From overhauls to GA releases: A look at Amazon SageMaker's updates of 2022
As we wrap up the year, let's take a look at the changes that have been made to Amazon SageMaker this year.
Here goes my non-exhaustive selection of SageMaker changes:
Q1 2022
Pipelines - pipeline definitions can be loaded from S3, EMR step introduced, concurrency control added
Training - g5 instance family (ones with NVIDIA A10G) is supported
Autopilot - you can generate a performance report (confusion matrix, AUC-ROC), datasets as large as 100GB are supported
Q2 2022
g5 instance family is supported in Notebook Instances and Studio
Autopilot - support for custom validation set, validation ratio and manual feature selection; more metrics for candidate models,
Feature Store - new features can be added to an existing feature group
Data Wrangler - Databricks is supported as a source
Ground Truth adds VPC support
RStudio on SageMaker allows custom docker images
Inference - Serverless Inference is now generally available!
Q3 2022
Training - added heterogenous clusters option to run multiple instance types in the same job, for example CPU heavy + GPU heavy; Warm Pools let you retain provisioned infrastructure for a while
Hyperparameter Tuning - bump from 20 to 30 maximum hyperparameters that can be searched; multiple alternate EC2 instance types can be selected; Hyperband search strategy introduced
Inference - g5, p4d (NVIDIA A100) and c6i instance families can be deployed; instance volume size can be customized; model download timeout and health check timeout are added
Edge Manager - ability to deploy a model on selected devices
Clarify - you can now explain real-time Inference endpoints
Pipelines - local mode supported; cross-account sharing supported
you can attribute user activity even when users share the same execution IAM role
Q4 2022
dozens of new re:Invent features and several new services, already covered here:
Training - Trainium instances (ml.trn1) is available
Model Monitor - now works with Batch Transform too
Inference - new instance types available (many Graviton families)

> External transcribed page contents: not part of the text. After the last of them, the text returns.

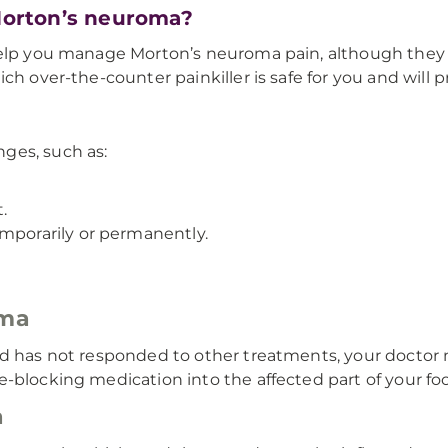
 Morton’s neuroma?
 help you manage Morton’s neuroma pain, although they
ch over-the-counter painkiller is safe for you and will 
ges, such as:
.
emporarily or permanently.
oma
nd has not responded to other treatments, your doctor
-blocking medication into the affected part of your foo
a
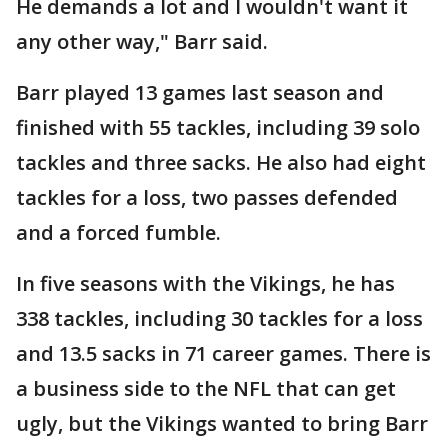
He demands a lot and I wouldn't want it
any other way," Barr said.
Barr played 13 games last season and
finished with 55 tackles, including 39 solo
tackles and three sacks. He also had eight
tackles for a loss, two passes defended
and a forced fumble.
In five seasons with the Vikings, he has
338 tackles, including 30 tackles for a loss
and 13.5 sacks in 71 career games. There is
a business side to the NFL that can get
ugly, but the Vikings wanted to bring Barr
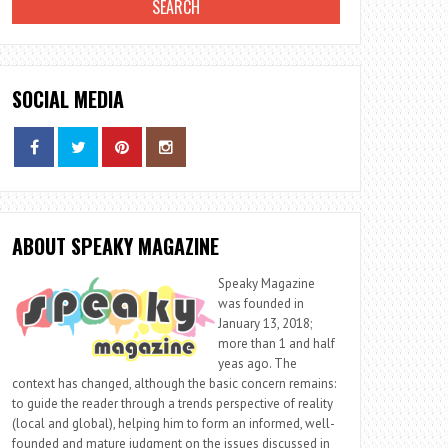
SOCIAL MEDIA
ABOUT SPEAKY MAGAZINE
Speaky Magazine
was founded in
January 13, 2018;
more than 1 and half
yeas ago. The
context has changed, although the basic concern remains:
to guide the reader through a trends perspective of reality
(local and global), helping him to form an informed, well-
founded and mature judgment on the issues discussed in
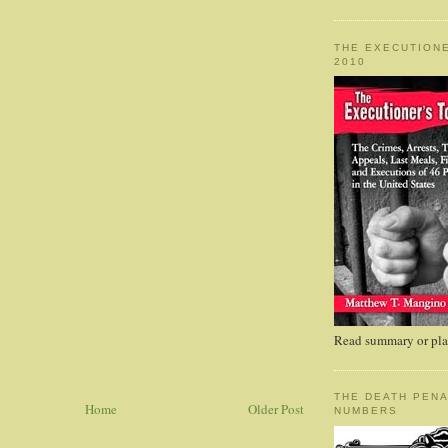
THE EXECUTIONE
2010
Read summary or plac
THE DEATH PENA
Home
Older Post
NUMBERS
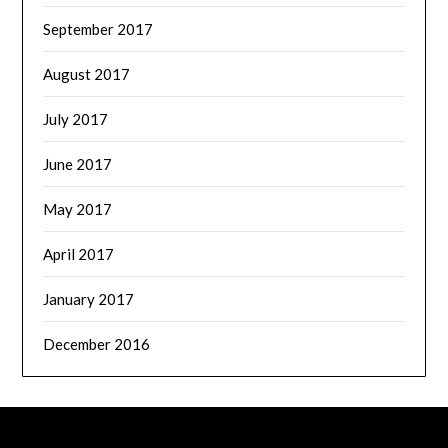
September 2017
August 2017
July 2017
June 2017
May 2017
April 2017
January 2017
December 2016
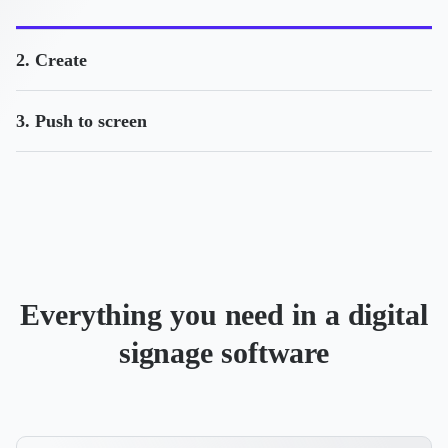
2. Create
3. Push to screen
Everything you need in a digital
signage software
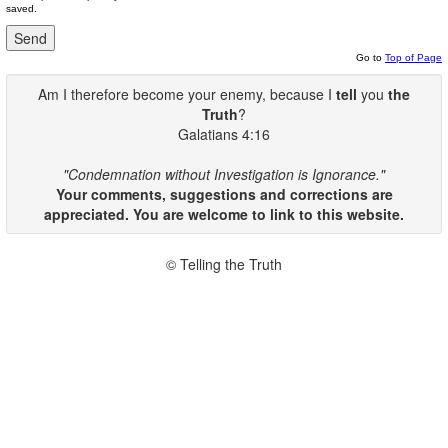
saved.
Go to
Top of Page
Am I therefore become your enemy, because I
tell
you
the
Truth
?
Galatians 4:16
"Condemnation without Investigation is Ignorance."
Your comments, suggestions and corrections are
appreciated. You are welcome to link to this website.
© Telling the Truth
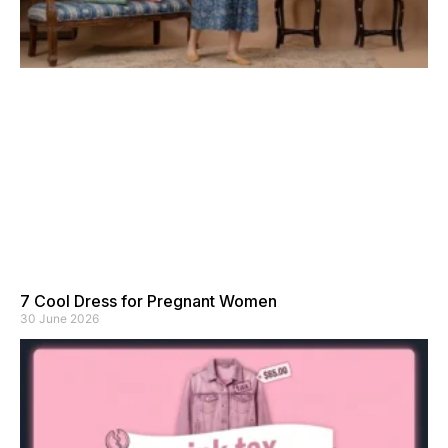
7 Cool Dress for Pregnant Women
30 June 2026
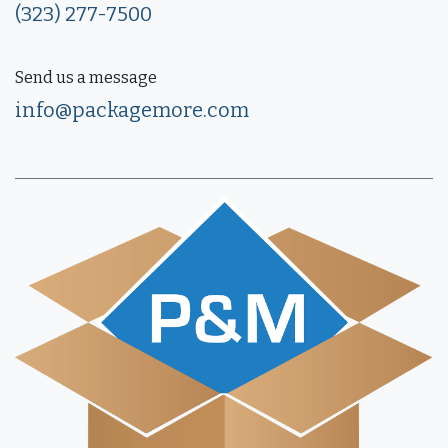
(323) 277-7500
Send us a message
info@packagemore.com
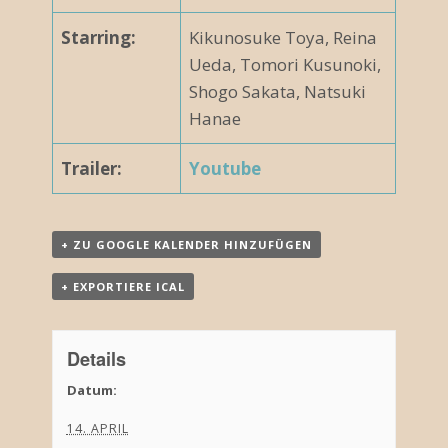
Starring:
Kikunosuke Toya, Reina
Ueda, Tomori Kusunoki,
Shogo Sakata, Natsuki
Hanae
Trailer:
Youtube
+ ZU GOOGLE KALENDER HINZUFÜGEN
+ EXPORTIERE ICAL
Details
Datum:
14. APRIL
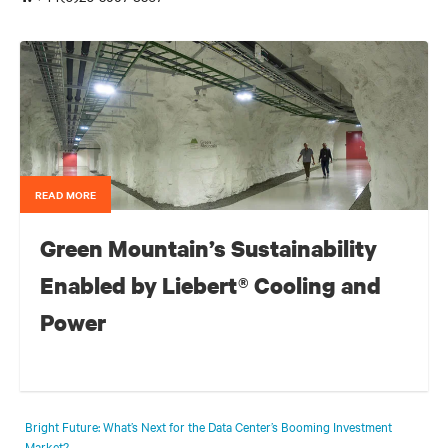
READ MORE
Green Mountain’s Sustainability
Enabled by Liebert® Cooling and
Power
For a colocation data centre that is carved out of a Norwegian
mountain and running entirely on hydropower from a neighboring
Bright Future: What’s Next for the Data Center’s Booming Investment
fjord, implementing the best in energy efficient thermal management
Market?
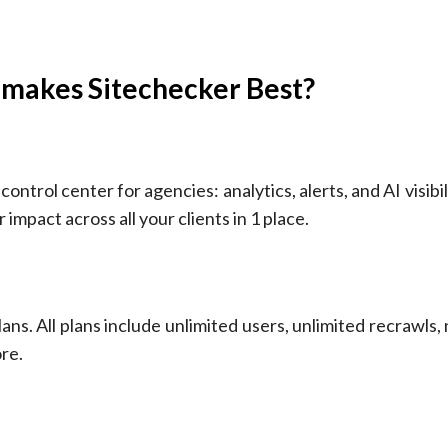
 makes Sitechecker Best?
control center for agencies: analytics, alerts, and AI visibil
 impact across all your clients in 1 place.
ans. All plans include unlimited users, unlimited recrawls,
re.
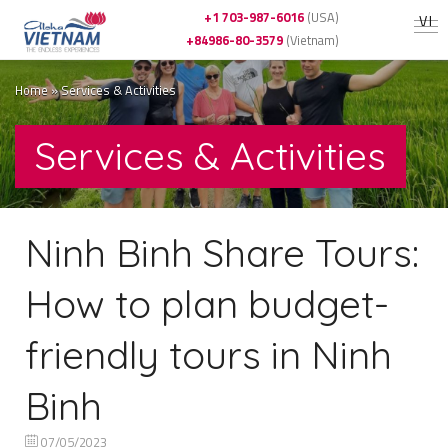
+1 703-987-6016
(USA)
VI
+84986-80-3579
(Vietnam)
Home
»
Services & Activities
Services & Activities
Ninh Binh Share Tours:
How to plan budget-
friendly tours in Ninh
Binh
07/05/2023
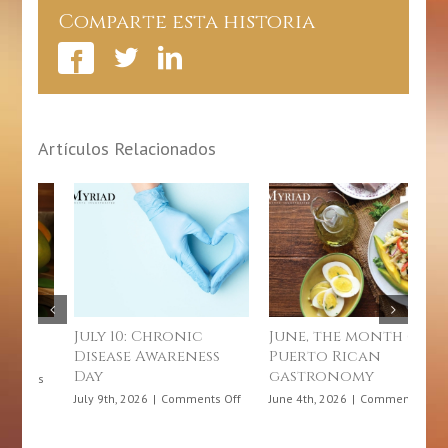
Comparte esta historia
Artículos Relacionados
hronic
June, the month of
How does a
wareness
Puerto Rican
microinsurance
gastronomy
benefit me?
on
on
Comments Off
June 4th, 2026
|
Comments Off
June 3rd, 2026
|
Comment
July
June,
10:
the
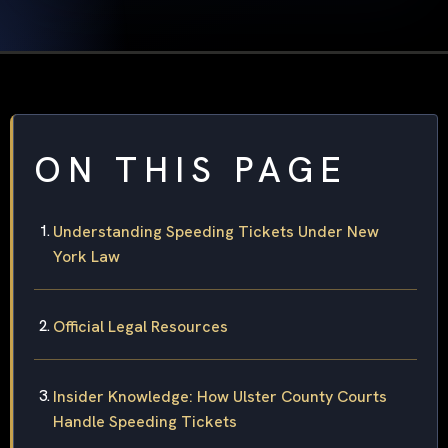
ON THIS PAGE
Understanding Speeding Tickets Under New
York Law
Official Legal Resources
Insider Knowledge: How Ulster County Courts
Handle Speeding Tickets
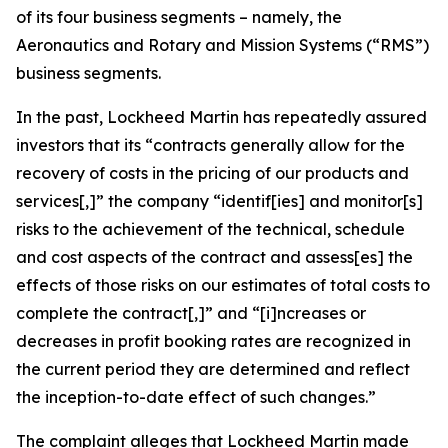
of its four business segments – namely, the
Aeronautics and Rotary and Mission Systems (“RMS”)
business segments.
In the past, Lockheed Martin has repeatedly assured
investors that its “contracts generally allow for the
recovery of costs in the pricing of our products and
services[,]” the company “identif[ies] and monitor[s]
risks to the achievement of the technical, schedule
and cost aspects of the contract and assess[es] the
effects of those risks on our estimates of total costs to
complete the contract[,]” and “[i]ncreases or
decreases in profit booking rates are recognized in
the current period they are determined and reflect
the inception-to-date effect of such changes.”
The complaint alleges that Lockheed Martin made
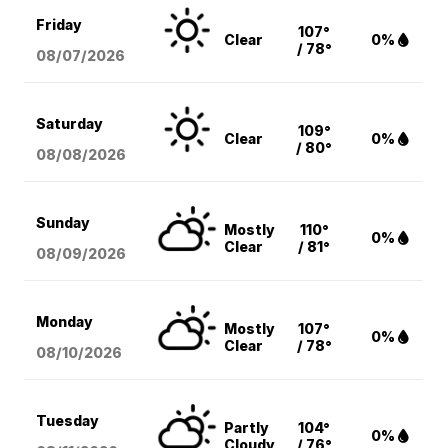
Friday
107°
Clear
0%
/ 78°
08/07
/2026
Saturday
109°
Clear
0%
/ 80°
08/08
/2026
Sunday
Mostly
110°
0%
Clear
/ 81°
08/09
/2026
Monday
Mostly
107°
0%
Clear
/ 78°
08/10
/2026
Tuesday
Partly
104°
0%
Cloudy
/ 76°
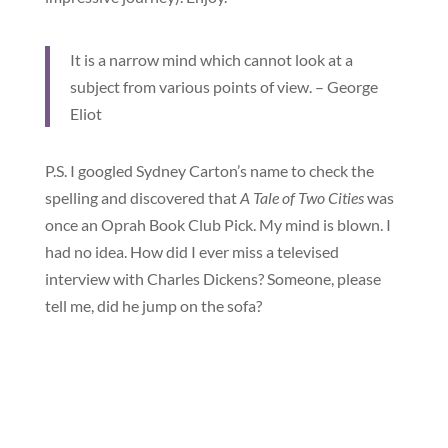
It is a narrow mind which cannot look at a
subject from various points of view. – George
Eliot
P.S. I googled Sydney Carton’s name to check the
spelling and discovered that
A Tale of Two Cities
was
once an Oprah Book Club Pick. My mind is blown. I
had no idea. How did I ever miss a televised
interview with Charles Dickens? Someone, please
tell me, did he jump on the sofa?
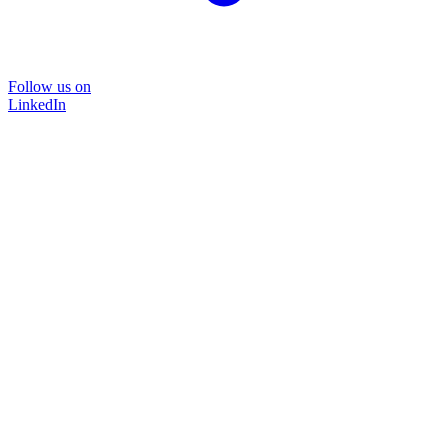
Follow us on
LinkedIn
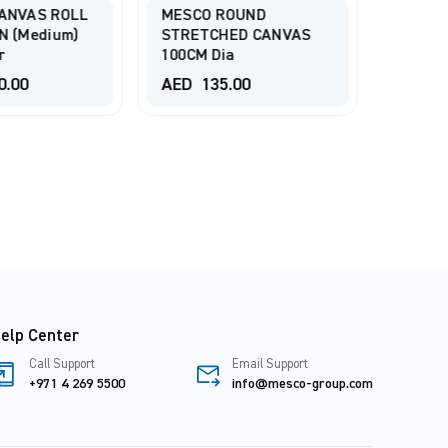
ANVAS ROLL
MESCO ROUND
TALEN
N (Medium)
STRETCHED CANVAS
P1 Poly
r
100CM Dia
2.10x1
0.00
AED
135.00
AED
1,
elp Center
Call Support
Email Support
+971 4 269 5500
info@mesco-group.com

Experiments - a complete redesign!!
Hyperparameter Tuning - grid search strategy introduced; random seed can be set manually for better reproducibility
This list was non-exhaustive - where do I find all changes?
That’s simple - just go here and scroll down to “What’s new” section. That one contains everything.
Which changes were the most important for you?
For me, two particularly important changes were the SageMaker Experiments overhaul and the SageMaker Serverless Inference GA.
Can’t wait for 2023!